Cumhur İttifakı'nın AKP’li İstanbul Büyükşehir Belediye Başkan adayı Yıldırım ile Millet İttifakı'nın CHP'li adayı İmamoğlu'nun bir araya geleceği ortak canlı yayın 16 Haziran Pazar günü saat 21.00’de yapılacak, programın moderatörlüğünü ise gazeteci İsmail Küçükkaya üstlenecek.
Moderatör olarak Küçükkaya'nın seçilmesine tepki gösteren MHP Genel Başkanı Devlet Bahçeli, "Bize göre iki adayın katılacağı televizyon programının en uygun moderatörü sakin, sabırlı, anlayışlı ve tarafsız yönleriyle temayüz etmiş Sayın Didem Arslan Yılmaz’dır. Tartışmaları ustalıkla yöneten, birikim ve tecrübesiyle öne çıkan Sayın Yılmaz’ın seçilmesi kanaatimce doğru olurdu" dedi.
Habertürk yazarı Muharrem Sarıkaya, bugünkü köşe yazısında Bahçeli'nin tepkisinin nedenini şu sözlerle açıkladı:
"Karşılık beklemeden İstanbul'da aday çıkarmayacağını açıklayan Yıldırım’ın ortak adayı olduğunu ilan eden MHP’ye program ile ilgili herhangi bir danışmada bulunulmamış. Bu gelişme, 'Kürdistan…' söylemiyle yükselen, ancak 'kol kırılır yer içinde kalır' anlayışıyla bir süreliğine içe atılan tepkiyi de dışa çıkarmış."

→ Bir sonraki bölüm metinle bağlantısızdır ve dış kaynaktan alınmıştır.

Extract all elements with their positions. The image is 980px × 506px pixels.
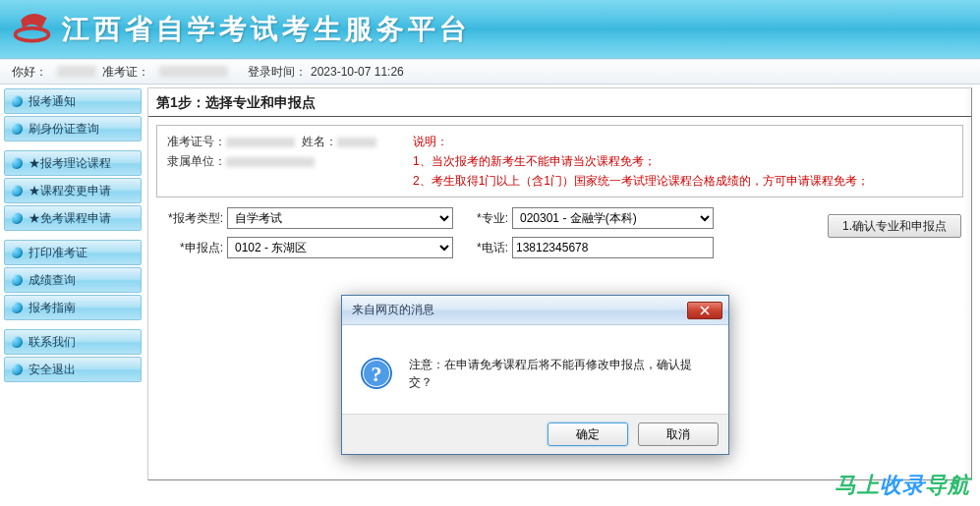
point-select[interactable]: 0102 - 东湖区 bbox=[227, 237, 453, 258]
ticket-id-masked bbox=[226, 138, 295, 147]
phone-input[interactable] bbox=[512, 237, 714, 258]
bullet-icon bbox=[11, 212, 23, 224]
dialog-title: 来自网页的消息 bbox=[352, 302, 434, 318]
dialog-footer: 确定 取消 bbox=[342, 414, 728, 454]
nav-idcard-query[interactable]: 刷身份证查询 bbox=[4, 116, 142, 141]
nav-label: ★免考课程申请 bbox=[29, 210, 111, 227]
nav-guide[interactable]: 报考指南 bbox=[4, 295, 142, 320]
dialog-body: ? 注意：在申请免考课程后将不能再修改申报点，确认提交？ bbox=[342, 325, 728, 414]
ticket-label: 准考证： bbox=[102, 64, 149, 81]
type-label: *报考类型: bbox=[156, 210, 227, 227]
unit-label: 隶属单位： bbox=[167, 154, 226, 168]
nav-label: 成绩查询 bbox=[29, 272, 76, 289]
status-bar: 你好： 准考证： 登录时间： 2023-10-07 11:26 bbox=[0, 59, 980, 84]
bullet-icon bbox=[11, 274, 23, 286]
site-title: 江西省自学考试考生服务平台 bbox=[62, 11, 471, 48]
name-masked bbox=[337, 138, 376, 147]
dialog-titlebar[interactable]: 来自网页的消息 bbox=[342, 296, 728, 325]
notice-line-2: 2、考生取得1门以上（含1门）国家统一考试理论课程合格成绩的，方可申请课程免考； bbox=[413, 171, 952, 191]
bullet-icon bbox=[11, 95, 23, 107]
bullet-icon bbox=[11, 302, 23, 313]
watermark: 马上收录导航 bbox=[835, 471, 970, 500]
nav-score-query[interactable]: 成绩查询 bbox=[4, 267, 142, 293]
nav-label: ★课程变更申请 bbox=[29, 183, 111, 199]
candidate-info-box: 准考证号： 姓名： 隶属单位： 说明： 1、当次报考的新考生不能申请当次课程免考… bbox=[156, 125, 963, 197]
bullet-icon bbox=[11, 185, 23, 197]
sidebar: 报考通知 刷身份证查询 ★报考理论课程 ★课程变更申请 ★免考课程申请 打印准考… bbox=[0, 84, 145, 480]
question-icon: ? bbox=[360, 357, 393, 390]
dialog-message: 注意：在申请免考课程后将不能再修改申报点，确认提交？ bbox=[409, 356, 711, 391]
notice-title: 说明： bbox=[413, 132, 952, 151]
nav-notice[interactable]: 报考通知 bbox=[4, 88, 142, 114]
close-icon bbox=[700, 306, 710, 315]
svg-point-0 bbox=[16, 28, 49, 41]
greeting-label: 你好： bbox=[12, 64, 47, 81]
point-label: *申报点: bbox=[156, 240, 227, 256]
bullet-icon bbox=[11, 336, 23, 348]
nav-label: ★报考理论课程 bbox=[29, 155, 111, 172]
nav-label: 刷身份证查询 bbox=[29, 121, 99, 138]
nav-course-change[interactable]: ★课程变更申请 bbox=[4, 178, 142, 203]
svg-text:?: ? bbox=[372, 362, 382, 386]
ticket-id-label: 准考证号： bbox=[167, 135, 226, 148]
major-label: *专业: bbox=[463, 210, 512, 227]
username-masked bbox=[57, 66, 96, 78]
major-select[interactable]: 020301 - 金融学(本科) bbox=[512, 207, 714, 229]
nav-label: 打印准考证 bbox=[29, 245, 87, 261]
nav-label: 报考指南 bbox=[29, 300, 76, 316]
bullet-icon bbox=[11, 123, 23, 135]
nav-theory[interactable]: ★报考理论课程 bbox=[4, 150, 142, 176]
nav-label: 联系我们 bbox=[29, 334, 76, 351]
app-header: 江西省自学考试考生服务平台 bbox=[0, 0, 980, 59]
nav-print-ticket[interactable]: 打印准考证 bbox=[4, 240, 142, 265]
nav-logout[interactable]: 安全退出 bbox=[4, 357, 142, 382]
nav-exempt-apply[interactable]: ★免考课程申请 bbox=[4, 205, 142, 231]
confirm-major-button[interactable]: 1.确认专业和申报点 bbox=[828, 214, 961, 238]
unit-masked bbox=[226, 157, 315, 167]
nav-label: 报考通知 bbox=[29, 93, 76, 110]
name-label: 姓名： bbox=[302, 135, 337, 148]
nav-contact[interactable]: 联系我们 bbox=[4, 329, 142, 355]
dialog-ok-button[interactable]: 确定 bbox=[548, 422, 628, 446]
login-time-label: 登录时间： bbox=[248, 64, 307, 81]
step-title: 第1步：选择专业和申报点 bbox=[148, 88, 971, 117]
confirm-dialog: 来自网页的消息 ? 注意：在申请免考课程后将不能再修改申报点，确认提交？ 确定 … bbox=[341, 295, 729, 455]
notice-line-1: 1、当次报考的新考生不能申请当次课程免考； bbox=[413, 151, 952, 171]
phone-label: *电话: bbox=[463, 240, 512, 256]
nav-label: 安全退出 bbox=[29, 362, 76, 378]
candidate-fields: 准考证号： 姓名： 隶属单位： bbox=[167, 132, 413, 171]
bullet-icon bbox=[11, 364, 23, 375]
bullet-icon bbox=[11, 157, 23, 169]
dialog-cancel-button[interactable]: 取消 bbox=[638, 422, 719, 446]
logo-icon bbox=[10, 10, 54, 49]
type-select[interactable]: 自学考试 bbox=[227, 207, 453, 229]
dialog-close-button[interactable] bbox=[687, 302, 722, 319]
login-time-value: 2023-10-07 11:26 bbox=[311, 65, 404, 79]
scroll-indicator bbox=[964, 88, 971, 479]
bullet-icon bbox=[11, 247, 23, 258]
ticket-masked bbox=[159, 66, 228, 78]
notice-text: 说明： 1、当次报考的新考生不能申请当次课程免考； 2、考生取得1门以上（含1门… bbox=[413, 132, 952, 191]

Sarıkaya'nın yazısının ilgili kısmı şöyle:
"Öneriyi ilk olarak arkadaşım Didem Arslan Yılmaz dile getirdi… Teklifi yapan olarak hakkı olan moderatörlük görevini üstlenemeyecek olsa da Türkiye’nin demokratik siyasi sürecine ve unutulan geleneğinin yeniden başlamasına vesile oldu.
Habertürk olarak kıymetli bir adımın atılmasına aracılık etti. İnanıyorum ki pazar günü gerçekleşecek iki adayın ekran karşılaşmasını yönetecek sevgili arkadaşım İsmail Küçükkaya da Didem Arslan Yılmaz’ın hakkını teslim edecektir.
Tabii, Cumhur İttifakı’nın diğer ortağı MHP lideri Devlet Bahçeli’nin dün akşam saatlerinde twitter üzerinden Küçükkaya’nın program moderatörlüğüne sert itirazları karşılık bulmaz ise… Bahçeli’nin tepkisinin nedenine gelirsek…
Aktarıldığına göre, karşılık beklemeden İstanbul’da aday çıkarmayacağını açıklayan, Yıldırım’ın ortak adayı olduğunu ilan eden MHP’ye program ile ilgili herhangi bir danışmada bulunulmamış. Bu gelişme, 'Kürdistan…' söylemiyle yükselen, ancak 'kol kırılır yer içinde kalır' anlayışıyla bir süreliğine içe atılan tepkiyi de dışa çıkarmış."